Lazzeroni is obviously as much a showman as P. T. Barnum. Using the exploading jug of water to impress people with the power of a rifle is certainly not new. Truth be known you could probably get near duplicate results with a 25-06 pushing a 75 grain bullet at 3500 FPS, any of the 7 mm Mags with 120 grain bullets and a pile of 300 mag cartribges to name a few. What Mr. Lazzeroni probably did not say is that you will probably loose darn near 50% of your meat because it will be so blood shot as to not be edibable, that to get the quoted velocities you will need a 26 inch barrel, to tame the recoil to what most shooters can tolerate you will need a muzzle break, that firing this rifle without ear / hearing protection will most certainly damage your hearing very quickly, that you will almost never find a box of his ammo at typical retailers and that ammo is so expensive when y ou do find it (about $5.00 per bang) that you will not shoot it much and not learn how to use the tool you have bought, which makes all of its advantages useless!

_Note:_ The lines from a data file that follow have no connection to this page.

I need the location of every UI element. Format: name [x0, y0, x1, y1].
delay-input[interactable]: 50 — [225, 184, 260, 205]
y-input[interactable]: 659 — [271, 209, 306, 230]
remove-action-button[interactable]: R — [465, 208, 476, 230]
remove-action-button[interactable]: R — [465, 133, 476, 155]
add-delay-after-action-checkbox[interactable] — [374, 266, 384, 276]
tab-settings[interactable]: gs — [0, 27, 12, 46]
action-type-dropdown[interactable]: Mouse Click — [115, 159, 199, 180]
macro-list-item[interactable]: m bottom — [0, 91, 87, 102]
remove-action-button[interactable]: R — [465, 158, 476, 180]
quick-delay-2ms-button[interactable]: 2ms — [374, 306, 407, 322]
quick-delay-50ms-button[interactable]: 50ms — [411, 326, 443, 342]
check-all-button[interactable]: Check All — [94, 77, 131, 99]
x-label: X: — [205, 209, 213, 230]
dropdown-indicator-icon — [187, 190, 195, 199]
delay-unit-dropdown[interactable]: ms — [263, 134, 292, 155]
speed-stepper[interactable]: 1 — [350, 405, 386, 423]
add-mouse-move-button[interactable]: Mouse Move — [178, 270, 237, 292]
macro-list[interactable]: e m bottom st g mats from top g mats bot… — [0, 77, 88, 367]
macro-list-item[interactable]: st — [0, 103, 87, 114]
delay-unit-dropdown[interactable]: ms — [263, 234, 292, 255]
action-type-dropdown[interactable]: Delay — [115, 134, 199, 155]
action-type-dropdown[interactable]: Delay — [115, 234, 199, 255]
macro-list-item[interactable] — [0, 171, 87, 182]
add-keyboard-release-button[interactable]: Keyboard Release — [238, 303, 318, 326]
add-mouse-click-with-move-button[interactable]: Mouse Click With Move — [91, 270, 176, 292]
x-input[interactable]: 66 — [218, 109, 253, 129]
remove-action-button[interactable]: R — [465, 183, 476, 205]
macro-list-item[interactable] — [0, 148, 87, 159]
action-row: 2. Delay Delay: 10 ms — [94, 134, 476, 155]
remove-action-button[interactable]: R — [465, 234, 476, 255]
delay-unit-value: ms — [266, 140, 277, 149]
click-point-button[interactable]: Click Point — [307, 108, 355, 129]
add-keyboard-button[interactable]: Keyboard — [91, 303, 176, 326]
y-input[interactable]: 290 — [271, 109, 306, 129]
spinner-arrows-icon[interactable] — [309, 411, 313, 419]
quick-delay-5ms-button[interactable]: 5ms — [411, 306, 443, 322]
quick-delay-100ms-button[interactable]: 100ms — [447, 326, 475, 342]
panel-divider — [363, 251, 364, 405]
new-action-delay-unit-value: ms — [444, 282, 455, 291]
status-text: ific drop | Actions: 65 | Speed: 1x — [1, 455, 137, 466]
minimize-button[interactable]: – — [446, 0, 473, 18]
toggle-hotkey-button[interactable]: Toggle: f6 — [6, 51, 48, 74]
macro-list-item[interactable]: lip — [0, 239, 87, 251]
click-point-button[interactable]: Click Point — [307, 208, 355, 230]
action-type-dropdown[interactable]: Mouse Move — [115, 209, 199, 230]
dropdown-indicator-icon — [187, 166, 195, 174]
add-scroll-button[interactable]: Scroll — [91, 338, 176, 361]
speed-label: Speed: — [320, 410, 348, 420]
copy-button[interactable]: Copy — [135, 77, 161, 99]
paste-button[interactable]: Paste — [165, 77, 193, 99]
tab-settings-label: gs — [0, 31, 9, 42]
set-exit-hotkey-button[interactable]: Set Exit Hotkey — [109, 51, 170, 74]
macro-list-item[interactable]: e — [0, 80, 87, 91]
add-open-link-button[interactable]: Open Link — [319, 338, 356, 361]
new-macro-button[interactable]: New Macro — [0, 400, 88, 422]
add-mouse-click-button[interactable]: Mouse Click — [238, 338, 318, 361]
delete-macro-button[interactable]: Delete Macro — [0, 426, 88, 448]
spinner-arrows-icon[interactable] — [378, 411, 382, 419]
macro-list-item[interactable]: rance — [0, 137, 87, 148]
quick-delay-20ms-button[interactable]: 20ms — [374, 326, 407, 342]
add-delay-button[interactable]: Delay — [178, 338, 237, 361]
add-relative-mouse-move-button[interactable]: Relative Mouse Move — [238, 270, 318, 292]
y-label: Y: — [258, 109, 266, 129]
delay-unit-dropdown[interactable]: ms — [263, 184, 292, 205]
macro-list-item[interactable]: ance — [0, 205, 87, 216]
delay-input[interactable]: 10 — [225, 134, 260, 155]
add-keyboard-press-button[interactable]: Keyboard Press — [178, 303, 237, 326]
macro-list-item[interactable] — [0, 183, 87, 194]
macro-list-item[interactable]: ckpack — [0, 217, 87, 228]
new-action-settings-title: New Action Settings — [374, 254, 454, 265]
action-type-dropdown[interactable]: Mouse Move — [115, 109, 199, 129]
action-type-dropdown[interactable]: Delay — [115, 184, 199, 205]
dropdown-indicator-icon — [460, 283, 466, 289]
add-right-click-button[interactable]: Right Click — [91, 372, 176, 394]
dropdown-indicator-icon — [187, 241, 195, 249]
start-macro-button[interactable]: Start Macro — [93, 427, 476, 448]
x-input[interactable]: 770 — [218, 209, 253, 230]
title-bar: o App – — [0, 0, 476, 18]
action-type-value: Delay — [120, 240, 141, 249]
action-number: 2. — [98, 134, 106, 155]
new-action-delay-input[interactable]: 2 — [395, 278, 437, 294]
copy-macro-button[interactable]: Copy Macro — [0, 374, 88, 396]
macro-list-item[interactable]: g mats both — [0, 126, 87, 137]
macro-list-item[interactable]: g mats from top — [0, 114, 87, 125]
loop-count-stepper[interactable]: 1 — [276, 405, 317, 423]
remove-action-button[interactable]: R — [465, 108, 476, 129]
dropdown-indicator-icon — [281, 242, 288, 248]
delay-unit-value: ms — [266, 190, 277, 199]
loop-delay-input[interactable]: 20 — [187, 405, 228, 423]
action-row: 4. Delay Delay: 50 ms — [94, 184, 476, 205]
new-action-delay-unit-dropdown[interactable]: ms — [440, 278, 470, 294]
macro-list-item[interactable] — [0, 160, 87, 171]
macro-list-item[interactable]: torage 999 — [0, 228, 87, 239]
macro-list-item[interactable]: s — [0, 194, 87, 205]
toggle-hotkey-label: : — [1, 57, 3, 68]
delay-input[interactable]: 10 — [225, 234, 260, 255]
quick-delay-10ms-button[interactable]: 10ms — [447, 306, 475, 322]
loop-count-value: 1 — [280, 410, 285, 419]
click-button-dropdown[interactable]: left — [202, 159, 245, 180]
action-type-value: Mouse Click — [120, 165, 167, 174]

Think about the fact that Winchester, Remington and Ruger have financial resources beyond what any individual probably has and could develop cartridges producing the highest possible velocities. With the exception of the Rem. Ultra Mags they have all gone to short compact mags basically duplicating or slightly improving on existing cartridges but doing it in short actioned rifles with 24 not 26 inch barrels for shooter convenience.

Lazzaroni cartridges do produce the highest velocities per caliber, but anyone who thinks that velocity and power are a substitute for shooter skill, who lost a deer last year with a 30-06 because of poor shot placement when they jerked the trigger and now think that a new 300 Macho Mag is the answer are just cruising down the wrong path.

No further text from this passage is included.